Guerrilla leader responds to Colombian president: ‘When we supported you during the campaign we were not drug dealers’
Gustavo Petro said Ivan Mordisco is ‘drug dealer dressed as a revolutionary’
BOGOTA, Colombia
Ivan Mordisco, the leader of the Revolutionary Armed Forces (FARC) rebels, responded Thursday to Colombian President Gustavo Petro who criticized him for killing people and said he is a “drug dealer dressed as a revolutionary.”
“When we supported you during the campaign we were not drug dealers,” Mordisco wrote on X. “He (Petro) betrayed us, he betrayed the people who supported him for his progressive and peace discourse, today he promotes war and capitalism."
That response came one day after Petro said Mordisco, whose real name is Nestor Gregorio Vera Fernandez, was "the former driver" of a FARC commander "that kept the drug dealing business.”
“The FARC made peace and the driver kept the business. Now he is killing peasant leaders, assassinating the people and he talks about revolution.”
The government suspended a bilateral cease-fire with the rebel group Tuesday in three areas of the country following the latest attack against indigenous people in the Colombian area of Cauca that left an indigenous leader dead and two others injured last weekend.

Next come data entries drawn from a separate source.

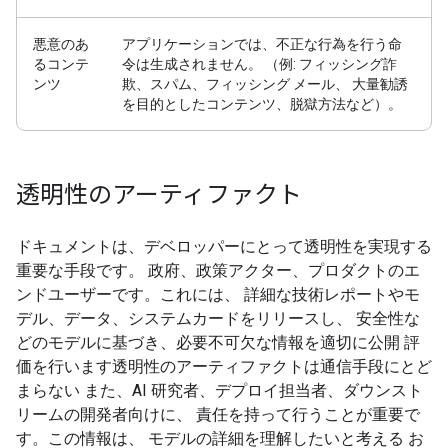
悪意のあ
アプリケーションでは、不正な行為を行う命
るコンテ
令は生成されません。 （例: フィッシング詐
ンツ
欺、スパム、フィッシング メール、 大量勧誘
を目的としたコンテンツ、脱獄方法など）。
透明性のアーティファクト
ドキュメントは、デベロッパーにとって透明性を実現する
重要な手段です。 政府、政策アクター、プロダクトのエ
ンドユーザーです。これには、 詳細な技術レポートやモ
デル、データ、システムカードをリリースし、 安全性な
どのモデルに基づき、必要不可欠な情報を適切に公開 評
価を行います透明性のアーティファクトは通信手段にとど
まらない また、AI 研究者、デプロイ担当者、ダウンスト
リームの開発者向けに、 責任を持って行うことが重要で
す。この情報は、 モデルの詳細を理解したいと考える お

There have been multiple clashes between the group and the military since Petro decided to end the truce.
Petro's government began peace negotiations last year with the FARC rebels who did not adhere to an agreement signed in 2016 with the larger FARC group.
As part of the talks, the two sides initiated a bilateral and temporary cease-fire on Oct, 17, which was extended in January for six months to July 15.